[YOUR GOAL]
Return the lines of the data below in which the string "them" occurs.

[SUPPLIED RECORDS]
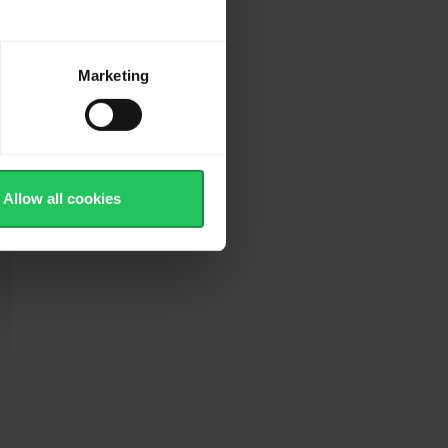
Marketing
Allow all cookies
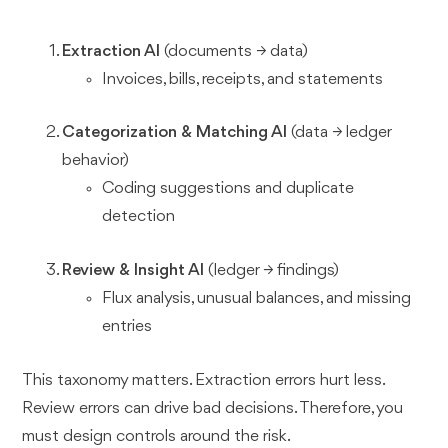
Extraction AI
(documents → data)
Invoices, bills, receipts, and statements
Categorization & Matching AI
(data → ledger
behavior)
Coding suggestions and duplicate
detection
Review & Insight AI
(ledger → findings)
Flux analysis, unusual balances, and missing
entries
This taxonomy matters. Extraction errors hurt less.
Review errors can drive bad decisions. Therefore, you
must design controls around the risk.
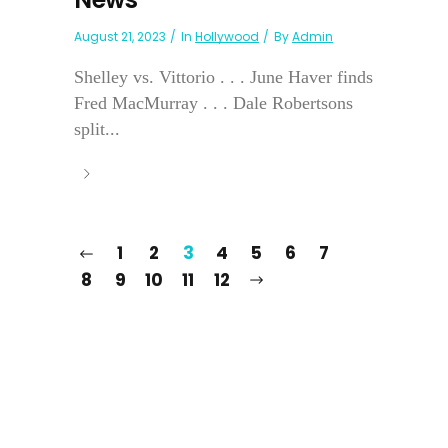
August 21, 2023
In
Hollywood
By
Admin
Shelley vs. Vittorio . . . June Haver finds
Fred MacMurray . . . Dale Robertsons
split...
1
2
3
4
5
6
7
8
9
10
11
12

==

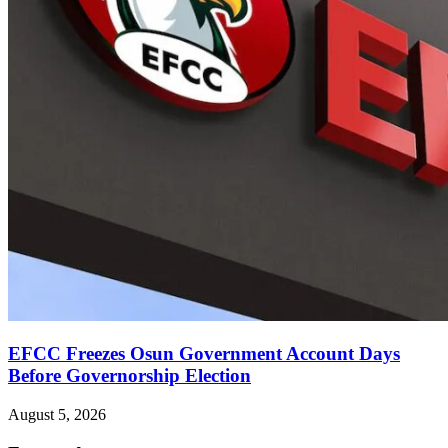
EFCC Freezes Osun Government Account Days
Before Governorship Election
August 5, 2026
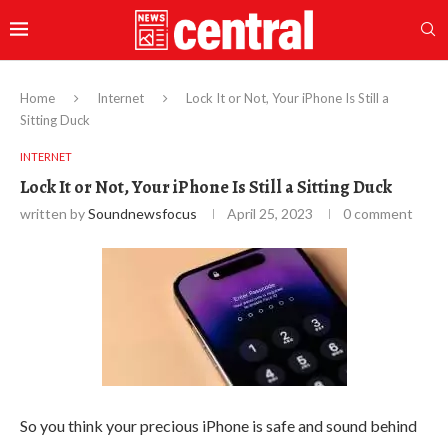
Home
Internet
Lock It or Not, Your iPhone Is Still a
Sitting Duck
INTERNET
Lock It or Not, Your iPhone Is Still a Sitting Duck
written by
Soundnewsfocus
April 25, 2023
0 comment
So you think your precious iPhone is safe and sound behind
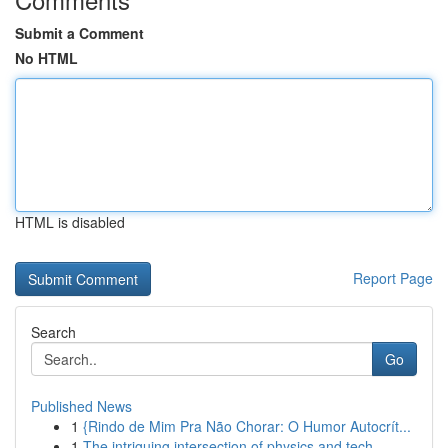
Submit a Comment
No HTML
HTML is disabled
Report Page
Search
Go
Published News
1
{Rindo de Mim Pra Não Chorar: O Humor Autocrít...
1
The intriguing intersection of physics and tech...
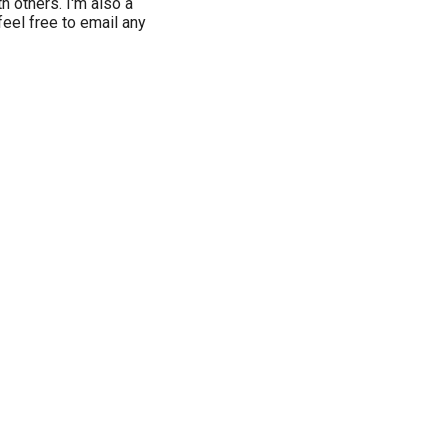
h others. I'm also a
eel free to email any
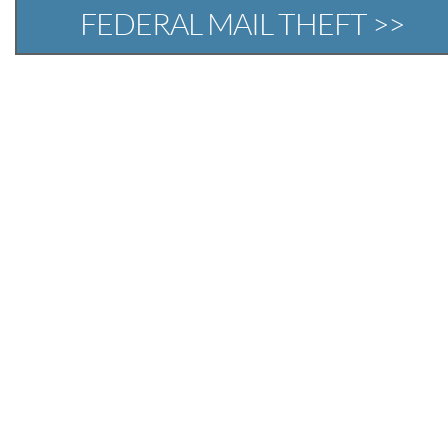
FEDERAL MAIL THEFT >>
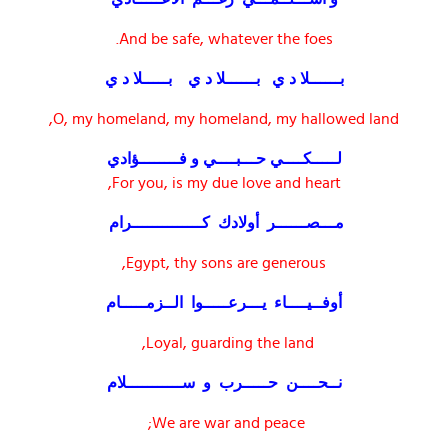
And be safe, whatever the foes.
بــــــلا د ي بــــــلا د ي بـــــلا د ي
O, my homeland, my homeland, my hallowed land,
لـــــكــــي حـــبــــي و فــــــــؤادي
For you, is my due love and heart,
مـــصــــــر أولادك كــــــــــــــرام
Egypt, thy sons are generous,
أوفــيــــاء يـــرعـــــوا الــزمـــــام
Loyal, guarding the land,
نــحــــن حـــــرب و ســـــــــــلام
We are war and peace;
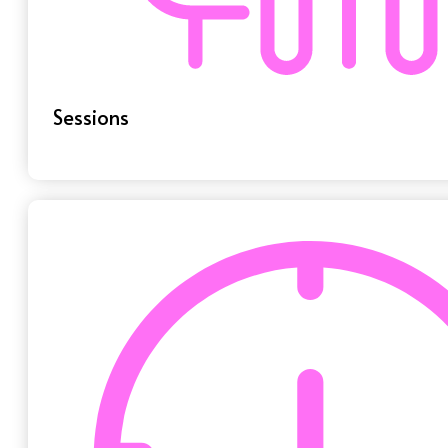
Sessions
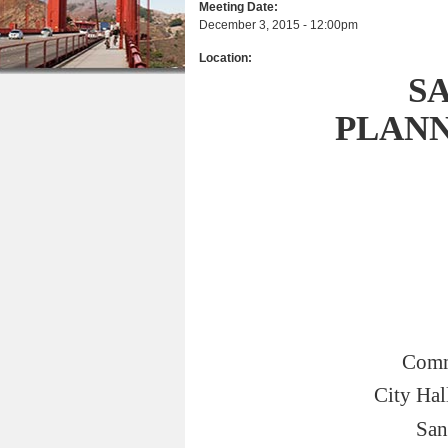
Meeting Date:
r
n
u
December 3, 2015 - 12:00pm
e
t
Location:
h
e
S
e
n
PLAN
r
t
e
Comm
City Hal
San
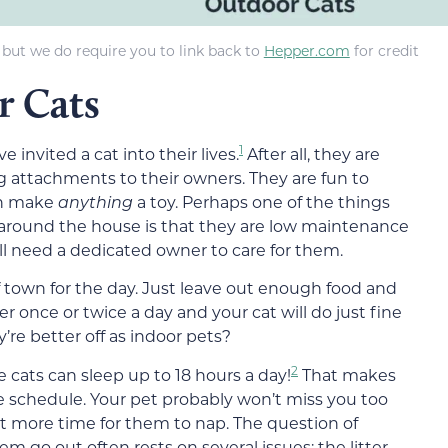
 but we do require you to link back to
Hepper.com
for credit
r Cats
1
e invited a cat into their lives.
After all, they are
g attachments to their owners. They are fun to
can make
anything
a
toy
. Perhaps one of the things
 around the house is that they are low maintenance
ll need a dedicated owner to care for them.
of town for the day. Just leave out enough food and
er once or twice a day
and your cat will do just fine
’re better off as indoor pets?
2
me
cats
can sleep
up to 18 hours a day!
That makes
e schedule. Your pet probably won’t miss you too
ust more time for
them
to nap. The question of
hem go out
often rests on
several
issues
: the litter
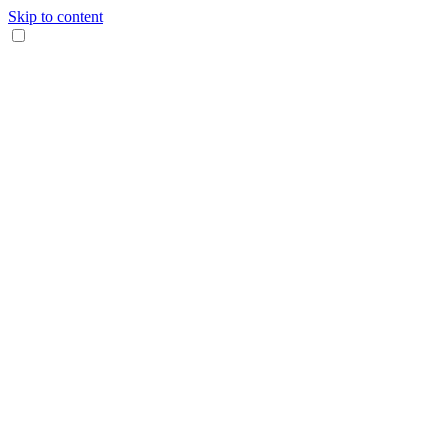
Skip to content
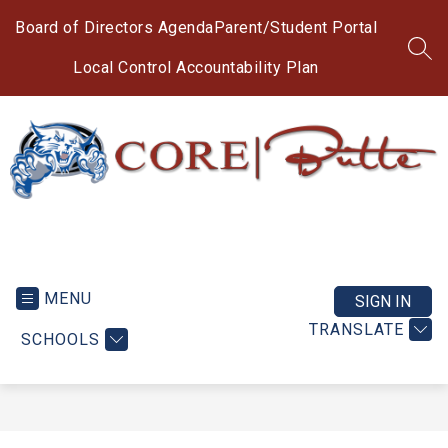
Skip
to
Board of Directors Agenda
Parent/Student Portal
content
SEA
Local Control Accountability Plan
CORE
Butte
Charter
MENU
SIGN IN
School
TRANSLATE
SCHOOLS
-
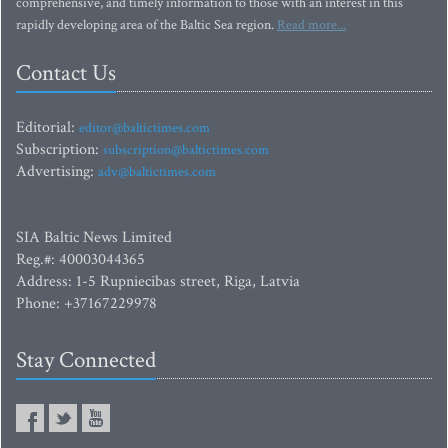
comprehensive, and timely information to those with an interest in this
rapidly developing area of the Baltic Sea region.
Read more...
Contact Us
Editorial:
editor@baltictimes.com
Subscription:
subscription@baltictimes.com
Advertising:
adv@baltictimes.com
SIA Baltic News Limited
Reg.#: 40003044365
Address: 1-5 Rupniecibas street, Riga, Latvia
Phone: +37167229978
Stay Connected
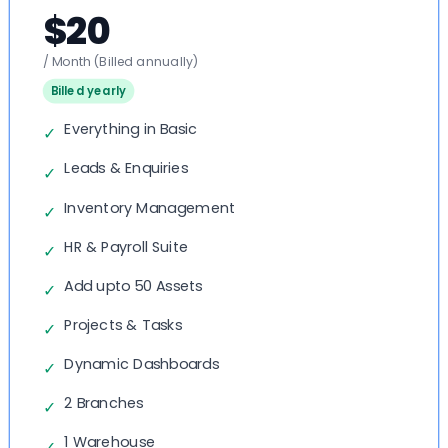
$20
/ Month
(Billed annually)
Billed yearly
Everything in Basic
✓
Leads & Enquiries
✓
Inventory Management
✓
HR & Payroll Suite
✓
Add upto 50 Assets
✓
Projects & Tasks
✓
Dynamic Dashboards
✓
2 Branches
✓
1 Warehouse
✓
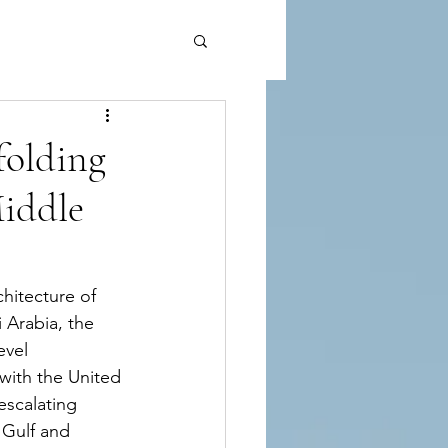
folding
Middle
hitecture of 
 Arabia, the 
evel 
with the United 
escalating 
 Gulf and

[SOLUTION BELOW]
ll need a dedicated owner to care for them.
them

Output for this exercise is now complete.